Все вокруг стало совершенно нормальным. Жужжание стиральных машин, шуршание сушилок, пиканье таймеров, фырчанье паровых утюгов. Звуки больше не атаковали, а лишь показывали характер дружно работавших механизмов. Я прислушивалась, словно человек, внезапно расставшийся с глухотой. Так вот как люди воспринимают эти звуки! Да, в прачечной было шумно, но то была не бессмысленная какофония, а определенный акустический порядок.
Я стояла в проходе и наблюдала, как кипит работа. Пожилые мужчины сортировали белье, определяя степень загрязнения. Женщины в возрасте, натянув длинные резиновые перчатки, вручную замывали самые грязные пятна специальными растворами. Женщины помоложе проворно натягивали на манекены рубашки и пиджаки.

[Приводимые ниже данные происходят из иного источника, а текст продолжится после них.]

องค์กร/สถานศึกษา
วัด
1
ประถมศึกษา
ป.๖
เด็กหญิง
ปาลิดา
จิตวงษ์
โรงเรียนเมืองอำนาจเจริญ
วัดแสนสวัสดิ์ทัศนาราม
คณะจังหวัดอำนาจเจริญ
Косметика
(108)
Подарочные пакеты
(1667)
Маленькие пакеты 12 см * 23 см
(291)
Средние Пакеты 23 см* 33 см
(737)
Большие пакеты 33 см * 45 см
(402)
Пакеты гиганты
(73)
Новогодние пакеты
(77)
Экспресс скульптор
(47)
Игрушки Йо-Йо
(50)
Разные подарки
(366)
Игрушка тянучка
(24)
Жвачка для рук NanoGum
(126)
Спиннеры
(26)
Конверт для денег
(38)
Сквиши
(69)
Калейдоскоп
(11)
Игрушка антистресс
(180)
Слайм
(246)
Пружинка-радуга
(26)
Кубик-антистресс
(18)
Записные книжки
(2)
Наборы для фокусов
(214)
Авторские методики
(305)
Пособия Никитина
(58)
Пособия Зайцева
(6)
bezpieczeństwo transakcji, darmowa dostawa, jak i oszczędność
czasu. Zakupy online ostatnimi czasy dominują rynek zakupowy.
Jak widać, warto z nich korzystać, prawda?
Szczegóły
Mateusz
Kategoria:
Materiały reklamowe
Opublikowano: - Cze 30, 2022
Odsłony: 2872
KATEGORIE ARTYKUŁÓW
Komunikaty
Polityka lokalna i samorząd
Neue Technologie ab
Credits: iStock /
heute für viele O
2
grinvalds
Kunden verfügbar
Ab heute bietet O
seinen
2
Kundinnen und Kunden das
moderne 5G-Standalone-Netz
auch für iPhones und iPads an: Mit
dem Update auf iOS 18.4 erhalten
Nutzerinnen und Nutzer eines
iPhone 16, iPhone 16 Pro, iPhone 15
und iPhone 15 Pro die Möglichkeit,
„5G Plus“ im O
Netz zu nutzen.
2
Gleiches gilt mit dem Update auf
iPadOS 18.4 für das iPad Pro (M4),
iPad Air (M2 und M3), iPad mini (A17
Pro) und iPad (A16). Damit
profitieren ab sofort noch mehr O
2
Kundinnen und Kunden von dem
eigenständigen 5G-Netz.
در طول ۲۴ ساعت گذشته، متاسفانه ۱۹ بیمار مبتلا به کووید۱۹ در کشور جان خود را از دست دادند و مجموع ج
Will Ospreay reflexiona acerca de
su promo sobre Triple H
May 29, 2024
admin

Со слов его сестры я знала, что, когда Хан Ману устроился в прачечную, ему дали такую же простейшую работу. Но теперь, похоже, доверили новое место – он трудился немного в стороне, там, где заканчивался конвейер с манекенами. Одежду, натянутую на манекены-торсы, с обеих сторон подвергали первичной паровой обработке специальными аппаратами, а затем снимали и складывали на стол, за которым сидел Хан Ману. Он рассматривал каждую вещь и паровым утюгом проходился по местам, которые были разглажены недостаточно хорошо.
Хозяин ресторанчика, в котором когда-то подрабатывал Хан Ману, оказался прав: Ману действительно умел трудиться. Держа утюг в правой руке, левой он ловко расправлял воротники, рукава, манжеты или края одежды. Его движения были такими легкими и точными, что я засомневалась в рассказах Сону об ожогах, покрывавших руки и даже ноги брата. Утюг, которым орудовал Хан Ману, не только не выглядел горячим и опасным, но вообще казался естественным продолжением правой руки.

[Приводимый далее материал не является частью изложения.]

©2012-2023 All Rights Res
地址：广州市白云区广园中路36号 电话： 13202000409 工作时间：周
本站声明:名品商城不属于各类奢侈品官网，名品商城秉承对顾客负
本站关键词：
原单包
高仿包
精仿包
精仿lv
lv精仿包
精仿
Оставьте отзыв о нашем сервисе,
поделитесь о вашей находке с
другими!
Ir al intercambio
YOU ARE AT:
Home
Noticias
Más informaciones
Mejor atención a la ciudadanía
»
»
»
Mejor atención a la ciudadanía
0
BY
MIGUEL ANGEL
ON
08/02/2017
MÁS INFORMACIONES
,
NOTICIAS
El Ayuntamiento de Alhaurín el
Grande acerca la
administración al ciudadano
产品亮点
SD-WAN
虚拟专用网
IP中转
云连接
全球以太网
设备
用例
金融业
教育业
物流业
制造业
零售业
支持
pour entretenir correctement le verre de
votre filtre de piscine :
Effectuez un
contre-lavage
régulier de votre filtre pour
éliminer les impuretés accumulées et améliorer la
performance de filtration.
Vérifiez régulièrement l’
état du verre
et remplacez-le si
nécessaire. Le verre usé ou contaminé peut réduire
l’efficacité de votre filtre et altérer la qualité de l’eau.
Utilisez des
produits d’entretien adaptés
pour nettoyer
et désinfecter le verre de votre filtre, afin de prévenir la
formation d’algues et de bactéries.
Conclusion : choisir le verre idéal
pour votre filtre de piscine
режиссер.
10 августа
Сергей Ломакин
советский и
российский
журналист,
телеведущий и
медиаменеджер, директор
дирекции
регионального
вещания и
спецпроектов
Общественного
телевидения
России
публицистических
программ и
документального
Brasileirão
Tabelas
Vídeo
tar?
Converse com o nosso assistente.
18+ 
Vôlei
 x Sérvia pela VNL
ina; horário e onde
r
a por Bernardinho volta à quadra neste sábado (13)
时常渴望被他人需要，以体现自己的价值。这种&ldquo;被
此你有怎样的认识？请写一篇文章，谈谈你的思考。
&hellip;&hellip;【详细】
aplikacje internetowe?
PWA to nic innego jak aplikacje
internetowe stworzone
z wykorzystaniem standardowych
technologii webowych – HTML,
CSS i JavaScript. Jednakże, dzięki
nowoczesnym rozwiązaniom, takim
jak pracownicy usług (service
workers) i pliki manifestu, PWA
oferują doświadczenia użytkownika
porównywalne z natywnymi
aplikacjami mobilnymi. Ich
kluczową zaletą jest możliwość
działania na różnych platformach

Одежда, обработанная Хан Ману, надевалась на вешалки, покрывалась пластиковыми пакетами и отправлялась по автоматической линии дальше.

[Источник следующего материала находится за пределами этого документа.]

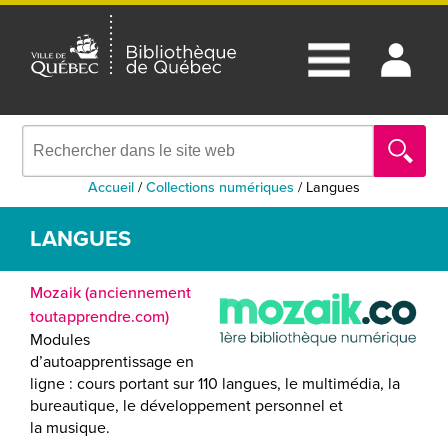
Accueil
/
Collections numériques
/
Langues
LANGUES
Mozaik (anciennement
toutapprendre.com)
Modules
d’autoapprentissage en
ligne : cours portant sur 110 langues, le multimédia, la
bureautique, le développement personnel et
la musique.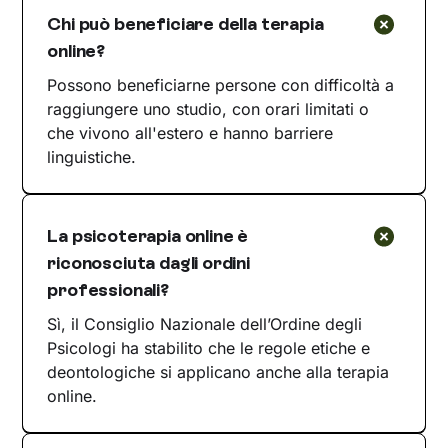
Chi può beneficiare della terapia
online?
Possono beneficiarne persone con difficoltà a
raggiungere uno studio, con orari limitati o
che vivono all'estero e hanno barriere
linguistiche.
La psicoterapia online è
riconosciuta dagli ordini
professionali?
Sì, il Consiglio Nazionale dell’Ordine degli
Psicologi ha stabilito che le regole etiche e
deontologiche si applicano anche alla terapia
online.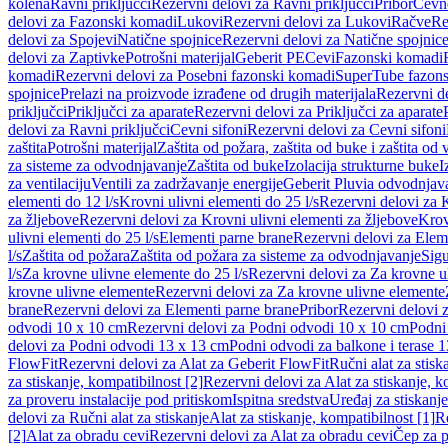
kolena
Ravni priključci
Rezervni delovi za Ravni priključci
Pribor
Cevn
delovi za Fazonski komadi
Lukovi
Rezervni delovi za Lukovi
Račve
Re
delovi za Spojevi
Natične spojnice
Rezervni delovi za Natične spojnic
delovi za Zaptivke
Potrošni materijal
Geberit PE
Cevi
Fazonski komadi
komadi
Rezervni delovi za Posebni fazonski komadi
SuperTube fazon
spojnice
Prelazi na proizvode izrađene od drugih materijala
Rezervni de
priključci
Priključci za aparate
Rezervni delovi za Priključci za aparate
delovi za Ravni priključci
Cevni sifoni
Rezervni delovi za Cevni sifoni
zaštita
Potrošni materijal
Zaštita od požara, zaštita od buke i zaštita od 
za sisteme za odvodnjavanje
Zaštita od buke
Izolacija strukturne buke
I
za ventilaciju
Ventili za zadržavanje energije
Geberit Pluvia odvodnjav
elementi do 12 l/s
Krovni ulivni elementi do 25 l/s
Rezervni delovi za K
za žljebove
Rezervni delovi za Krovni ulivni elementi za žljebove
Krov
ulivni elementi do 25 l/s
Elementi parne brane
Rezervni delovi za Elem
l/s
Zaštita od požara
Zaštita od požara za sisteme za odvodnjavanje
Sigu
l/s
Za krovne ulivne elemente do 25 l/s
Rezervni delovi za Za krovne ul
krovne ulivne elemente
Rezervni delovi za Za krovne ulivne elemente
brane
Rezervni delovi za Elementi parne brane
Pribor
Rezervni delovi z
odvodi 10 x 10 cm
Rezervni delovi za Podni odvodi 10 x 10 cm
Podni 
delovi za Podni odvodi 13 x 13 cm
Podni odvodi za balkone i terase 
FlowFit
Rezervni delovi za Alat za Geberit FlowFit
Ručni alat za stisk
za stiskanje, kompatibilnost [2]
Rezervni delovi za Alat za stiskanje, k
za proveru instalacije pod pritiskom
Ispitna sredstva
Uređaj za stiskanje
delovi za Ručni alat za stiskanje
Alat za stiskanje, kompatibilnost [1]
Re
[2]
Alat za obradu cevi
Rezervni delovi za Alat za obradu cevi
Čep za p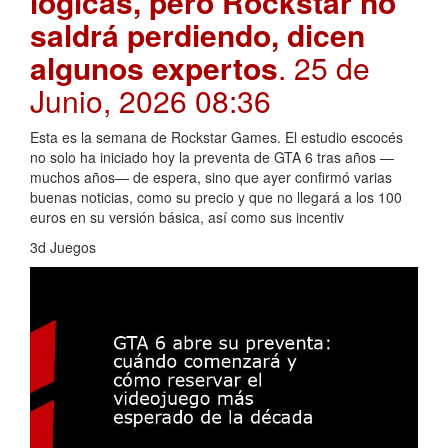
lógicas, pero Rockstar no
saldrá perdiendo, dicen
algunos expertos
. 25 de
Junio, 2026 08:36
Esta es la semana de Rockstar Games. El estudio escocés
no solo ha iniciado hoy la preventa de GTA 6 tras años —
muchos años— de espera, sino que ayer confirmó varias
buenas noticias, como su precio y que no llegará a los 100
euros en su versión básica, así como sus incentiv
3d Juegos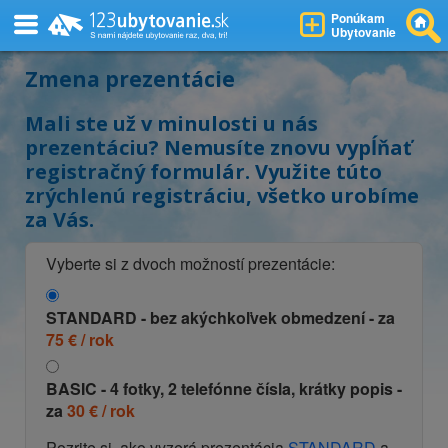
Ponúkam
Ubytovanie
Zmena prezentácie
Mali ste už v minulosti u nás
prezentáciu? Nemusíte znovu vypĺňať
registračný formulár. Využite túto
zrýchlenú registráciu, všetko urobíme
za Vás.
Vyberte si z dvoch možností prezentácie:
STANDARD
- bez akýchkoľvek obmedzení - za
75 € / rok
BASIC
- 4 fotky, 2 telefónne čísla, krátky popis -
za
30 € / rok
Pozrite si, ako vyzerá prezentácia
STANDARD
a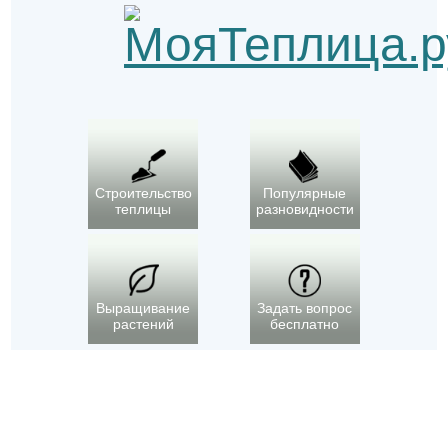
Строительство
Популярные
теплицы
разновидности
Выращивание
Задать вопрос
растений
бесплатно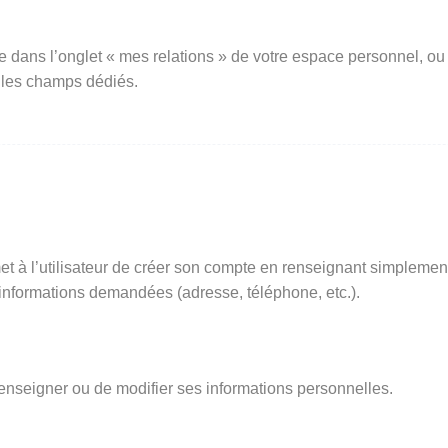
e dans l’onglet « mes relations » de votre espace personnel, ou
 les champs dédiés.
t à l’utilisateur de créer son compte en renseignant simplemen
s informations demandées (adresse, téléphone, etc.).
renseigner ou de modifier ses informations personnelles.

Несколько минут спустя Хан Ману встал и приготовился отпаривать покрывало. Зажав под левой подмышкой костыль, правую руку, в которой держал утюг, он вытянул вперед, словно собирался стрелять. Висящее покрывало расправили. Хан Ману, помогая себе костылем, сделал несколько шагов вперед и принялся водить утюгом, откуда вырывался пар. Он то приближал, то отдалял утюг от ткани, рисуя паром ровные линии.